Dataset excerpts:
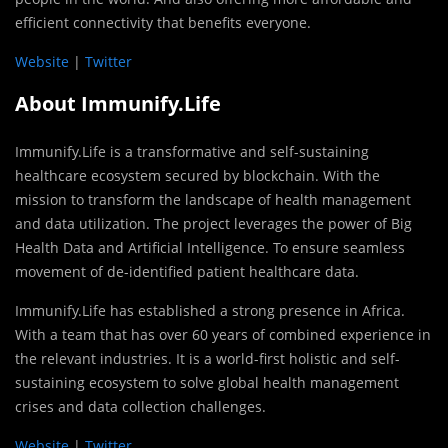
efficient connectivity that benefits everyone.
Website
|
Twitter
About Immunify.Life
Immunify.Life is a transformative and self-sustaining
healthcare ecosystem secured by blockchain. With the
mission to transform the landscape of health management
and data utilization. The project leverages the power of Big
Health Data and Artificial Intelligence. To ensure seamless
movement of de-identified patient healthcare data.
Immunify.Life has established a strong presence in Africa.
With a team that has over 60 years of combined experience in
the relevant industries. It is a world-first holistic and self-
sustaining ecosystem to solve global health management
crises and data collection challenges.
Website
|
Twitter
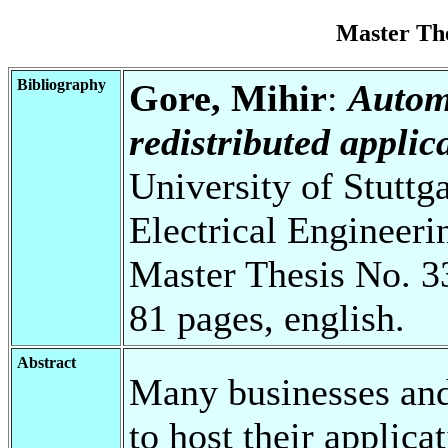
Master Th
Bibliography
Gore, Mihir
:
Automa
redistributed applic
University of Stuttg
Electrical Engineeri
Master Thesis No. 3
81 pages, english.
Abstract
Many businesses and
to host their applica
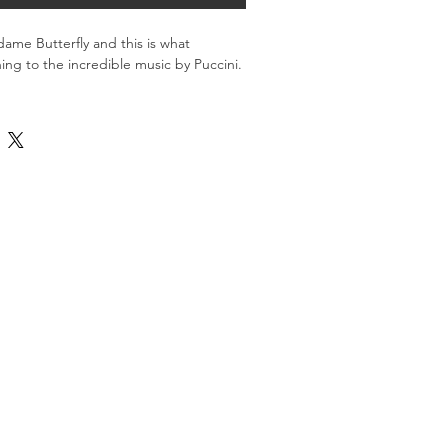
ame Butterfly and this is what 
ing to the incredible music by Puccini.
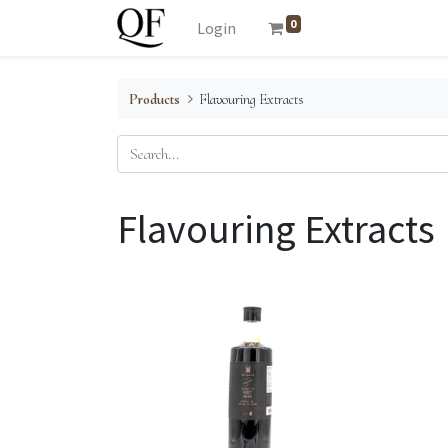
0
Login
Products
Flavouring Extracts
Flavouring Extracts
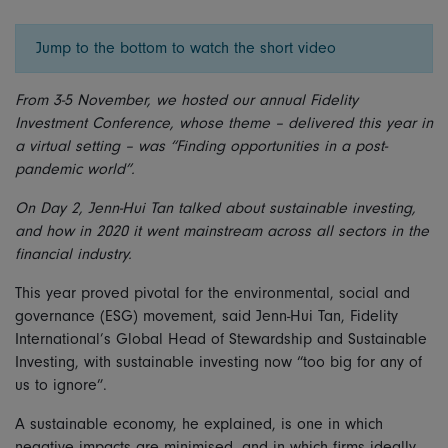
Jump to the bottom to watch the short video
From 3-5 November, we hosted our annual Fidelity
Investment Conference, whose theme – delivered this year in
a virtual setting – was “Finding opportunities in a post-
pandemic world”.
On Day 2, Jenn-Hui Tan talked about sustainable investing,
and how in 2020 it went mainstream across all sectors in the
financial industry.
This year proved pivotal for the environmental, social and
governance (ESG) movement, said Jenn-Hui Tan, Fidelity
International’s Global Head of Stewardship and Sustainable
Investing, with sustainable investing now “too big for any of
us to ignore”.
A sustainable economy, he explained, is one in which
negative impacts are minimised, and in which firms ideally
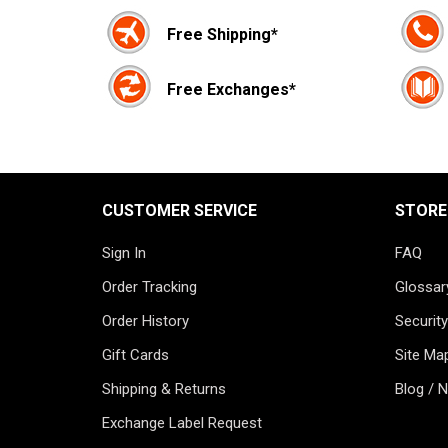
Free Shipping*
Free Exchanges*
CUSTOMER SERVICE
STORE
Sign In
FAQ
Order Tracking
Glossar
Order History
Security
Gift Cards
Site Ma
Shipping & Returns
Blog / 
Exchange Label Request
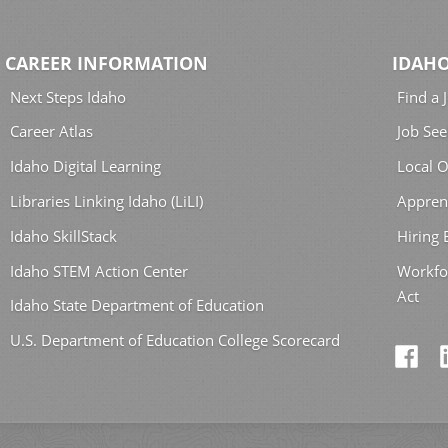
CAREER INFORMATION
IDAHO
Next Steps Idaho
Find a 
Career Atlas
Job See
Idaho Digital Learning
Local O
Libraries Linking Idaho (LiLI)
Appren
Idaho SkillStack
Hiring
Idaho STEM Action Center
Workfo
Act
Idaho State Department of Education
U.S. Department of Education College Scorecard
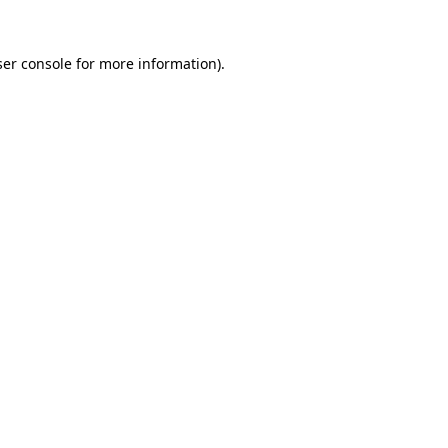
er console
for more information).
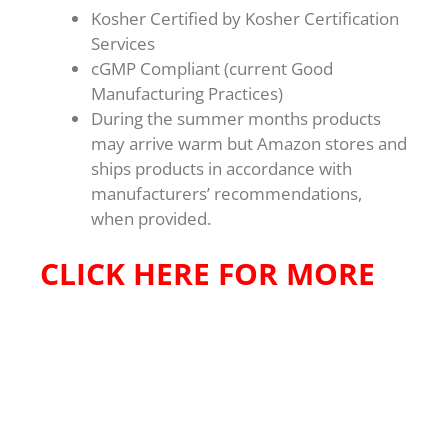
Kosher Certified by Kosher Certification
Services
cGMP Compliant (current Good
Manufacturing Practices)
During the summer months products
may arrive warm but Amazon stores and
ships products in accordance with
manufacturers’ recommendations,
when provided.
CLICK HERE FOR MORE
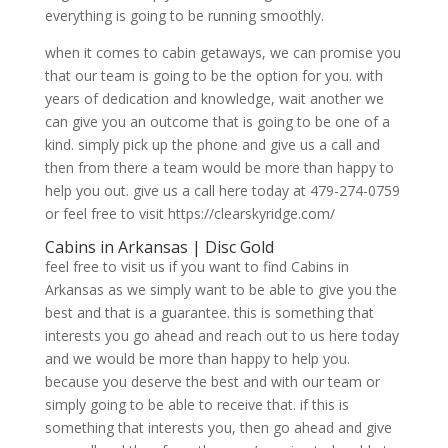
everything is going to be running smoothly.
when it comes to cabin getaways, we can promise you
that our team is going to be the option for you. with
years of dedication and knowledge, wait another we
can give you an outcome that is going to be one of a
kind. simply pick up the phone and give us a call and
then from there a team would be more than happy to
help you out. give us a call here today at 479-274-0759
or feel free to visit https://clearskyridge.com/
Cabins in Arkansas | Disc Gold
feel free to visit us if you want to find Cabins in
Arkansas as we simply want to be able to give you the
best and that is a guarantee. this is something that
interests you go ahead and reach out to us here today
and we would be more than happy to help you.
because you deserve the best and with our team or
simply going to be able to receive that. if this is
something that interests you, then go ahead and give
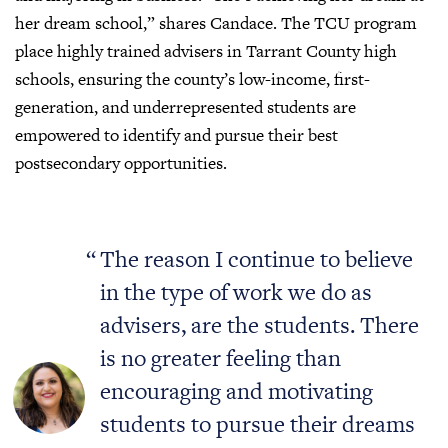
her dream school,” shares Candace. The TCU program
place highly trained advisers in Tarrant County high
schools, ensuring the county’s low-income, first-
generation, and underrepresented students are
empowered to identify and pursue their best
postsecondary opportunities.
The reason I continue to believe
in the type of work we do as
advisers, are the students. There
is no greater feeling than
encouraging and motivating
students to pursue their dreams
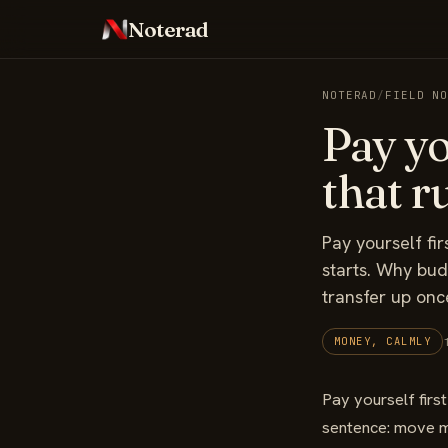
Noterad
NOTERAD
/
FIELD N
Pay yo
that ru
Pay yourself fi
starts. Why bud
transfer up onc
MONEY, CALMLY
Pay yourself first
sentence: move mo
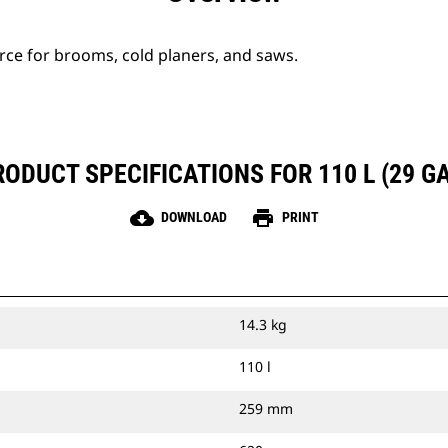
urce for brooms, cold planers, and saws.
RODUCT SPECIFICATIONS FOR 110 L (29 GA
cloud_download
print
DOWNLOAD
PRINT
14.3 kg
110 l
259 mm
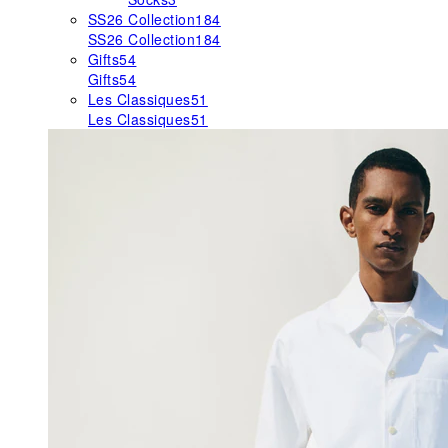
SS26 Collection
184
SS26 Collection
184
Gifts
54
Gifts
54
Les Classiques
51
Les Classiques
51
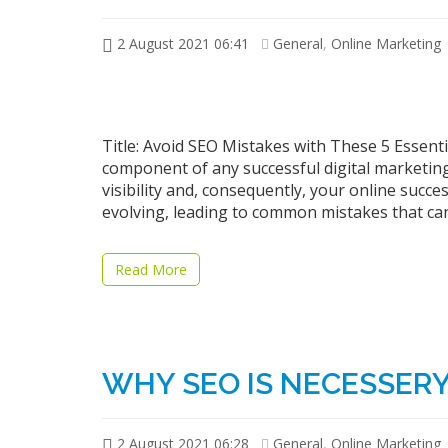
2 August 2021 06:41
General
,
Online Marketing
Title: Avoid SEO Mistakes with These 5 Essenti
component of any successful digital marketing 
visibility and, consequently, your online suc
evolving, leading to common mistakes that can
Read More
WHY SEO IS NECESSERY 
2 August 2021 06:28
General
,
Online Marketing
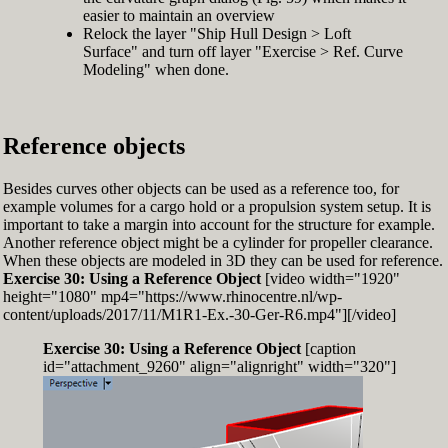
easier to maintain an overview
Relock the layer "Ship Hull Design > Loft
Surface" and turn off layer "Exercise > Ref. Curve
Modeling" when done.
Reference objects
Besides curves other objects can be used as a reference too, for
example volumes for a cargo hold or a propulsion system setup. It is
important to take a margin into account for the structure for example.
Another reference object might be a cylinder for propeller clearance.
When these objects are modeled in 3D they can be used for reference.
Exercise 30: Using a Reference Object
[video width="1920"
height="1080" mp4="https://www.rhinocentre.nl/wp-
content/uploads/2017/11/M1R1-Ex.-30-Ger-R6.mp4"][/video]
Exercise 30: Using a Reference Object
[caption
id="attachment_9260" align="alignright" width="320"]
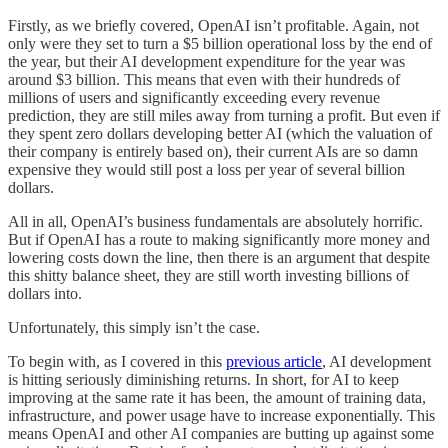
Firstly, as we briefly covered, OpenAI isn’t profitable. Again, not
only were they set to turn a $5 billion operational loss by the end of
the year, but their AI development expenditure for the year was
around $3 billion. This means that even with their hundreds of
millions of users and significantly exceeding every revenue
prediction, they are still miles away from turning a profit. But even if
they spent zero dollars developing better AI (which the valuation of
their company is entirely based on), their current AIs are so damn
expensive they would still post a loss per year of several billion
dollars.
All in all, OpenAI’s business fundamentals are absolutely horrific.
But if OpenAI has a route to making significantly more money and
lowering costs down the line, then there is an argument that despite
this shitty balance sheet, they are still worth investing billions of
dollars into.
Unfortunately, this simply isn’t the case.
To begin with, as I covered in this
previous article
, AI development
is hitting seriously diminishing returns. In short, for AI to keep
improving at the same rate it has been, the amount of training data,
infrastructure, and power usage have to increase exponentially. This
means OpenAI and other AI companies are butting up against some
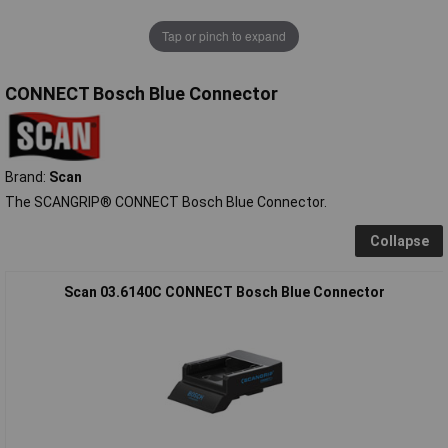
Tap or pinch to expand
CONNECT Bosch Blue Connector
Brand:
Scan
The SCANGRIP® CONNECT Bosch Blue Connector.
Collapse
Scan 03.6140C CONNECT Bosch Blue Connector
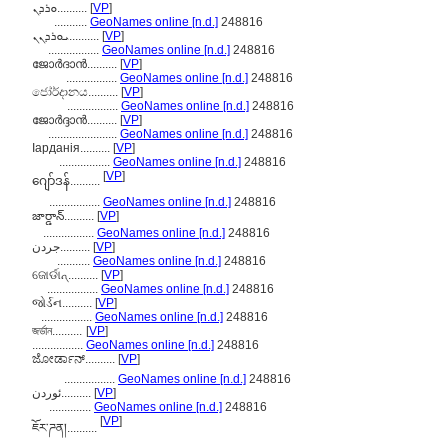
ܘܪܕܢ..........
[
VP
]
...........
GeoNames online [n.d.]
248816
ܝܘܪܕܢܢ..........
[
VP
]
.................
GeoNames online [n.d.]
248816
ജോർദാൻ..........
[
VP
]
.................
GeoNames online [n.d.]
248816
ජෝර්දානය..........
[
VP
]
.................
GeoNames online [n.d.]
248816
ജോര്‍ദ്ദാന്‍..........
[
VP
]
.......................
GeoNames online [n.d.]
248816
Іарданія..........
[
VP
]
.................
GeoNames online [n.d.]
248816
[
VP
]
ဂျော်ဒန်..........
.................
GeoNames online [n.d.]
248816
జార్డాన్..........
[
VP
]
.................
GeoNames online [n.d.]
248816
جردن..........
[
VP
]
...........
GeoNames online [n.d.]
248816
ଜୋର୍ଡାନ୍..........
[
VP
]
.................
GeoNames online [n.d.]
248816
જોર્ડન..........
[
VP
]
.................
GeoNames online [n.d.]
248816
জর্ডান..........
[
VP
]
.................
GeoNames online [n.d.]
248816
ಜೋರ್ಡಾನ್..........
[
VP
]
.................
GeoNames online [n.d.]
248816
ئوردن..........
[
VP
]
..............
GeoNames online [n.d.]
248816
[
VP
]
ཇོར་ཌན།..........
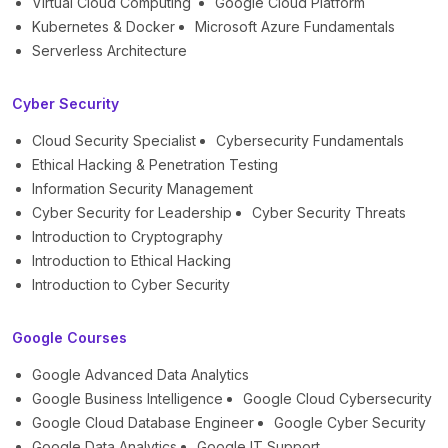
Virtual Cloud Computing
Google Cloud Platform
Kubernetes & Docker
Microsoft Azure Fundamentals
Serverless Architecture
Cyber Security
Cloud Security Specialist
Cybersecurity Fundamentals
Ethical Hacking & Penetration Testing
Information Security Management
Cyber Security for Leadership
Cyber Security Threats
Introduction to Cryptography
Introduction to Ethical Hacking
Introduction to Cyber Security
Google Courses
Google Advanced Data Analytics
Google Business Intelligence
Google Cloud Cybersecurity
Google Cloud Database Engineer
Google Cyber Security
Google Data Analytics
Google IT Support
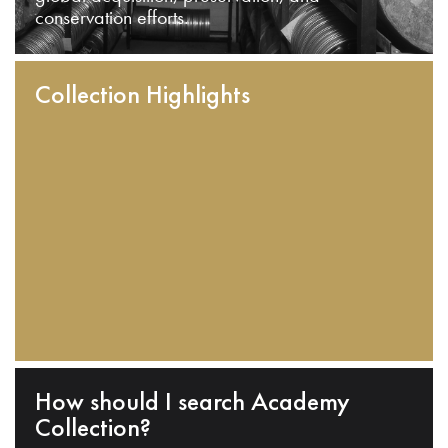
conservation efforts.
Collection Highlights
How should I search Academy
Collection?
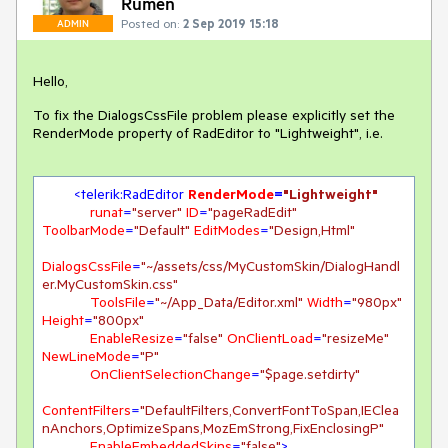
Rumen
Posted on:
2 Sep 2019 15:18
ADMIN
Hello,
To fix the DialogsCssFile problem please explicitly set the
RenderMode property of RadEditor to "Lightweight", i.e.
<
telerik:RadEditor
RenderMode
=
"Lightweight"
runat
=
"server"
ID
=
"pageRadEdit"
ToolbarMode
=
"Default"
EditModes
=
"Design,Html"
DialogsCssFile
=
"~/assets/css/MyCustomSkin/DialogHandl
er.MyCustomSkin.css"
ToolsFile
=
"~/App_Data/Editor.xml"
Width
=
"980px"
Height
=
"800px"
EnableResize
=
"false"
OnClientLoad
=
"resizeMe"
NewLineMode
=
"P"
OnClientSelectionChange
=
"$page.setdirty"
ContentFilters
=
"DefaultFilters,ConvertFontToSpan,IEClea
nAnchors,OptimizeSpans,MozEmStrong,FixEnclosingP"
EnableEmbeddedSkins
=
"false"
>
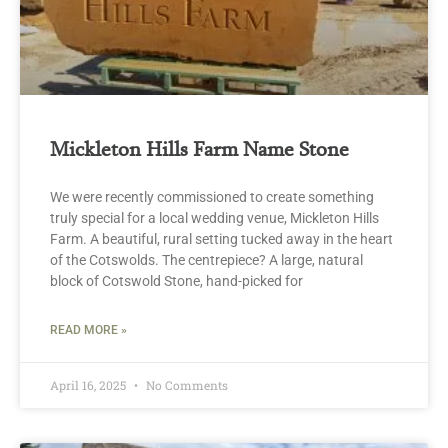
Mickleton Hills Farm Name Stone
We were recently commissioned to create something
truly special for a local wedding venue, Mickleton Hills
Farm. A beautiful, rural setting tucked away in the heart
of the Cotswolds. The centrepiece? A large, natural
block of Cotswold Stone, hand-picked for
READ MORE »
April 16, 2025
No Comments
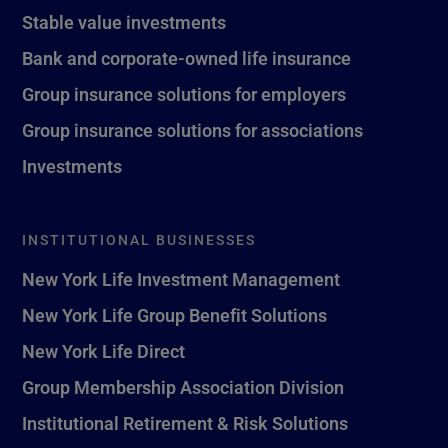
Stable value investments
Bank and corporate-owned life insurance
Group insurance solutions for employers
Group insurance solutions for associations
Investments
INSTITUTIONAL BUSINESSES
New York Life Investment Management
New York Life Group Benefit Solutions
New York Life Direct
Group Membership Association Division
Institutional Retirement & Risk Solutions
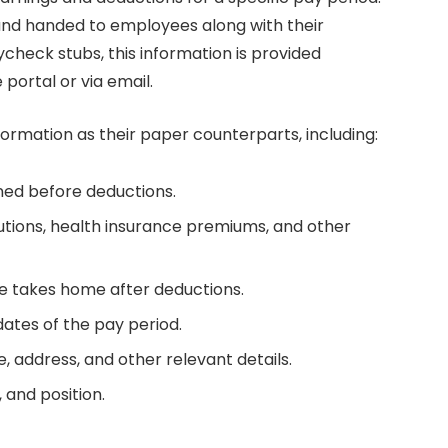
 and handed to employees along with their
check stubs, this information is provided
 portal or via email.
ormation as their paper counterparts, including:
ned before deductions.
butions, health insurance premiums, and other
 takes home after deductions.
dates of the pay period.
 address, and other relevant details.
 and position.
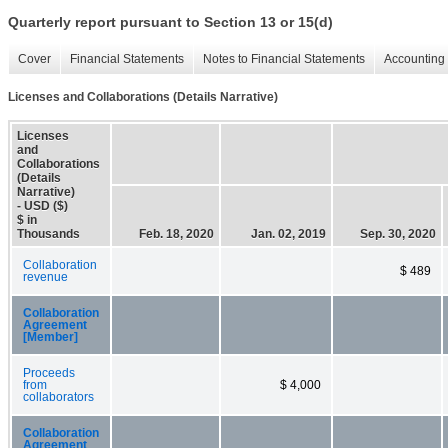
Quarterly report pursuant to Section 13 or 15(d)
Cover
Financial Statements
Notes to Financial Statements
Accounting 
Licenses and Collaborations (Details Narrative)
Licenses
and
Collaborations
(Details
Narrative)
- USD ($)
$ in
Thousands
Feb. 18, 2020
Jan. 02, 2019
Sep. 30, 2020
Collaboration
$ 489
revenue
Collaboration
Agreement
[Member]
Proceeds
from
$ 4,000
collaborators
Collaboration
Agreement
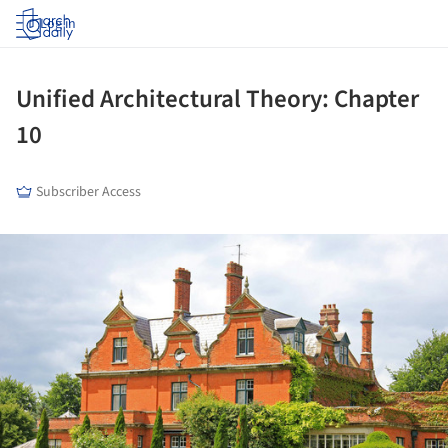
Log in
Unified Architectural Theory: Chapter
10
Subscriber Access
ture!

— INSTRUCTIONS TO FOLLOW —
Beginning with the line above that contains "EnableResize" and finishing with the line that contains "Group insurance solutions for employers", print those lines exactly and only. Skip all pictures.

— THE COMPLETED TASK —
EnableResize
=
"false"
OnClientLoad
=
"resizeMe"
NewLineMode
=
"P"
OnClientSelectionChange
=
"$page.setdirty"
ContentFilters
=
"DefaultFilters,ConvertFontToSpan,IEClea
nAnchors,OptimizeSpans,MozEmStrong,FixEnclosingP"
EnableEmbeddedSkins
=
"false"
>
Mickleton Hills Farm Name Stone
We were recently commissioned to create something
truly special for a local wedding venue, Mickleton Hills
Farm. A beautiful, rural setting tucked away in the heart
of the Cotswolds. The centrepiece? A large, natural
block of Cotswold Stone, hand-picked for
READ MORE »
April 16, 2025
No Comments
Stable value investments
Bank and corporate-owned life insurance
Group insurance solutions for employers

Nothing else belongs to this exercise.